Getting Started with Resource Management in VMware vSphere

Introduction

As with money in your personal finances or gas in your gas tank, vSphere resources in your virtual infrastructure are never a problem – until you have too little of them. Once you run out of vSphere resources, that’s when your company’s applications start to grind to a halt, your end users start to call and complain, and your CEO/CIO calls you on your cell phone, wanting to know what’s going on. Undoubtedly, your job is on the line when it comes to proper management of vSphere resources. If applications run slow, you look bad. Additionally, the proper management of the datacenter infrastructure and vSphere resources are really something that your company’s management takes for granted as something that should just “work”, like the telephone. As you likely know, managing resources can be tough as, in most cases, you don’t have any control over the resources that are demanded by the applications. You have to simply try to “predict” the resources that will be demanded, both now and in the future, by your applications and plan accordingly to provide those resources.

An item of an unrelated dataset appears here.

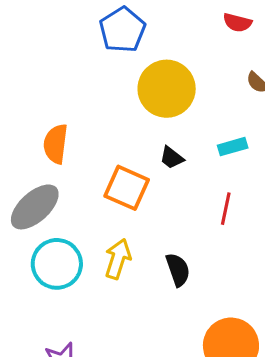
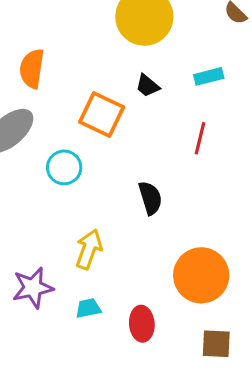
yellow arrow: (118, 259) -> (89, 249), moved
cyan circle: (57, 264) -> (64, 167), moved, size x0.7

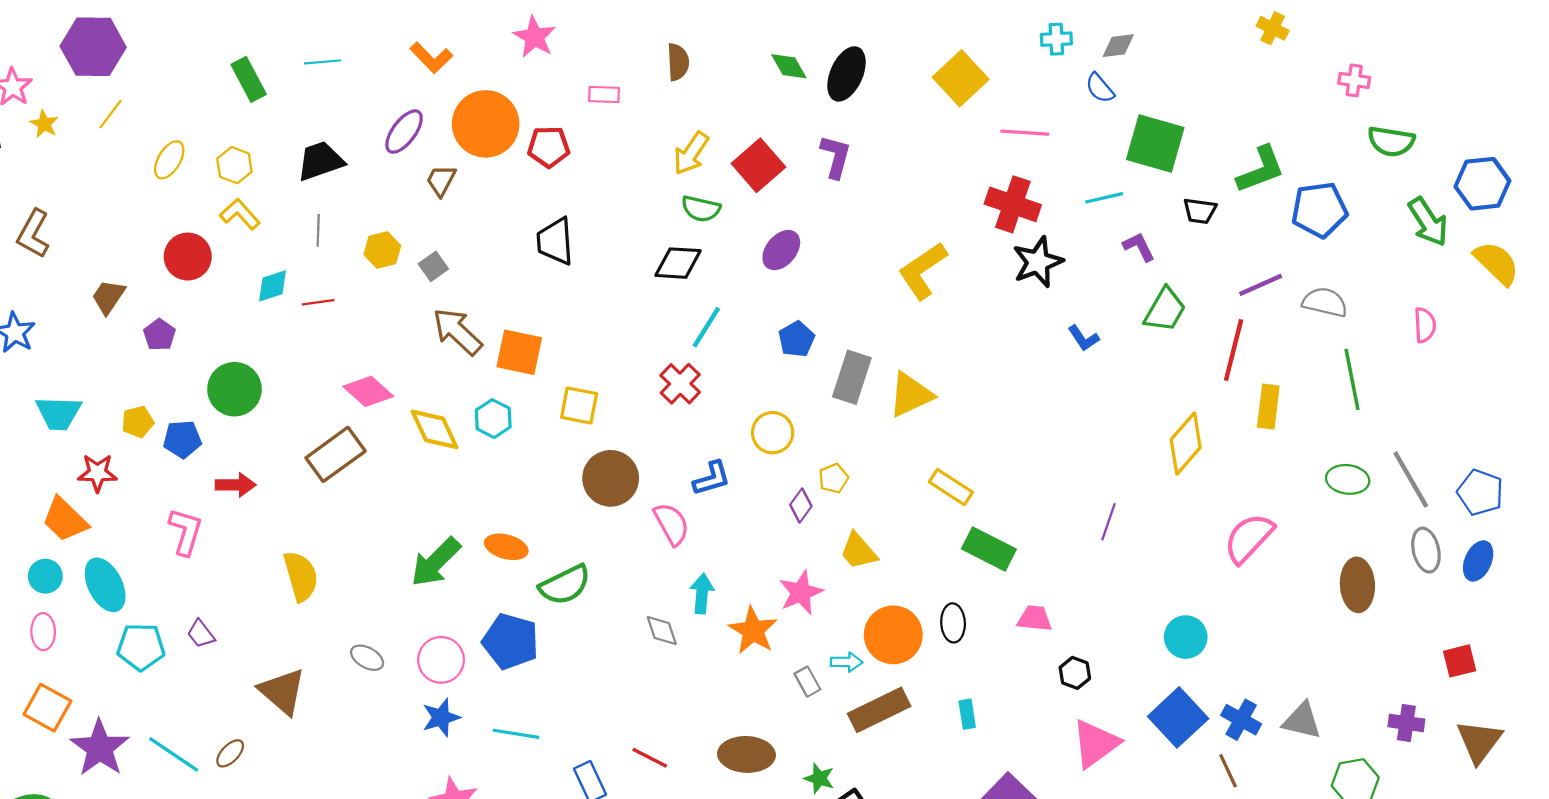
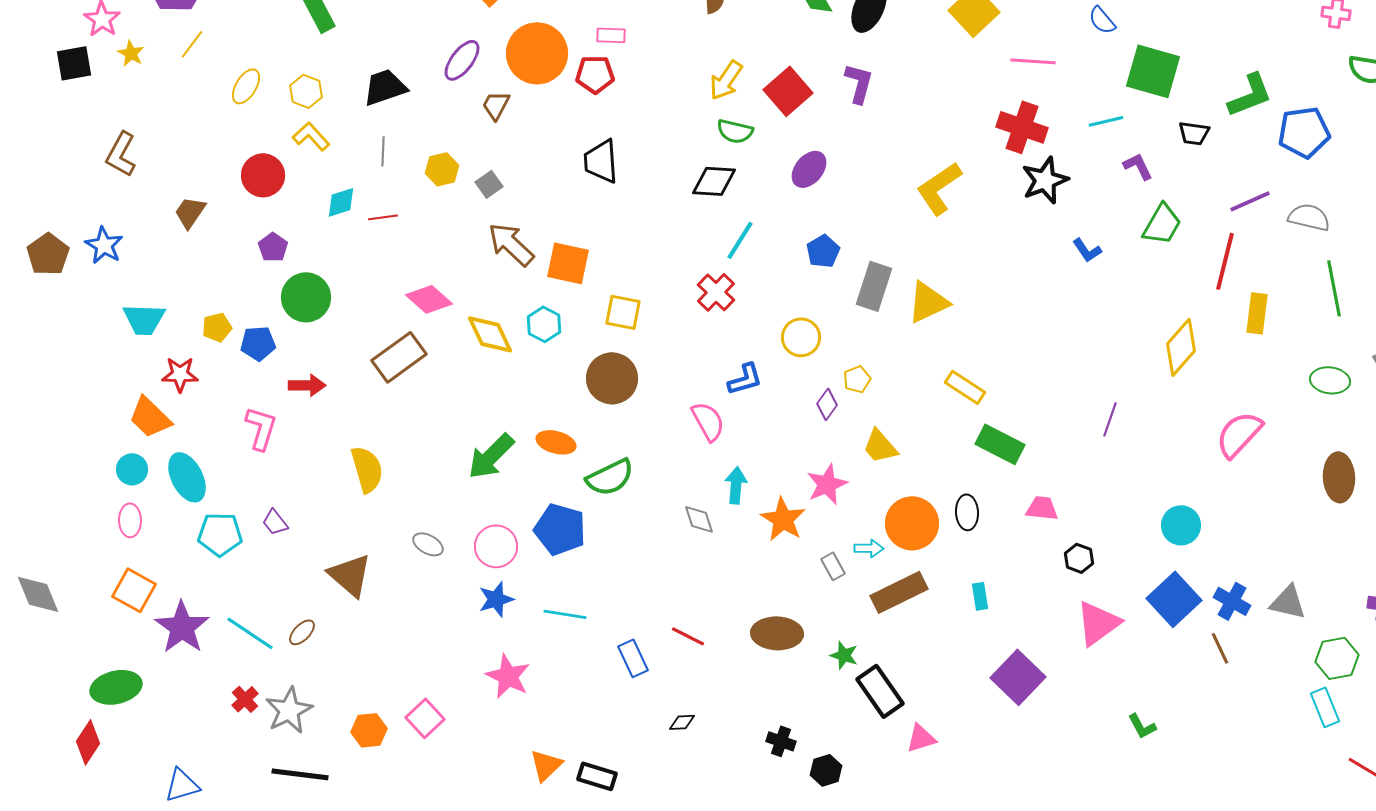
pink rectangle: (604, 95) -> (611, 35), moved
purple pentagon: (159, 335) -> (273, 247), moved
brown circle: (611, 478) -> (612, 378), moved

So let’s say that you are new (or need a refresher) when it comes to managing vSphere resources. What do you need to know to get started?

vSphere – Physical vs Virtual

When you consolidate your physical servers into virtual servers with a hypervisor like VMware vSphere, one of your major goals is to drive up higher utilization of the physical server resources – CPU, memory, disk, and network. Because so many traditional physical servers sit idle, virtualization is a great solution as it helps you to gain greater return on investment (ROI) with that hardware.

However, the question always remains, with a goal of driving up utilization, how far do you push it? If you push utilization too far then your applications will suffer. While in some perfect world, you could run your servers at 99% or 100% utilization and the applications would perform perfectly, it’s not realistic today. So, the goal with virtualization is to drive up utilization from an average (note I said average, not real-time) utilization of 2-5% to 70-80%. By keeping utilization around 70-80% of CPU and memory, you can gain much greater ROI but without negatively impacting applications running in the virtual infrastructure.

Another challenge with vSphere resource management is the understanding and correlation between the physical resources on the server (CPU, memory, disk, and network) to the virtual resources created by the hypervisor – the virtual CPU, virtual memory, virtual disk, and virtual network.

vSphere makes those virtual resources appear to be unlimited but, if you know how vSphere works, you should know that virtual resources are not infinite but, because of hardware abstraction, it’s important that they appear to be so.

Thus, it’s your job to manage both physical AND virtual resources.

vSphere Resource Types

In VMware vSphere there are a variety of resource types that you need to know about. They are:

  • CPU
  • Memory
  • Power
  • Storage
  • Network

The CPU, memory, storage, and networking resources are all expected but the “power” resource might be unexpected. In some datacenters there may be an unlimited amount of power (at least today) but it is still a finite resource that needs to be monitored and, in many cases, actively managed. vSphere can provide power utilization statistics for hosts and can help to reduce power utilization with distributed power management (DPM), which consolidates VMs when utilization is low on fewer hosts and puts unused hosts to sleep.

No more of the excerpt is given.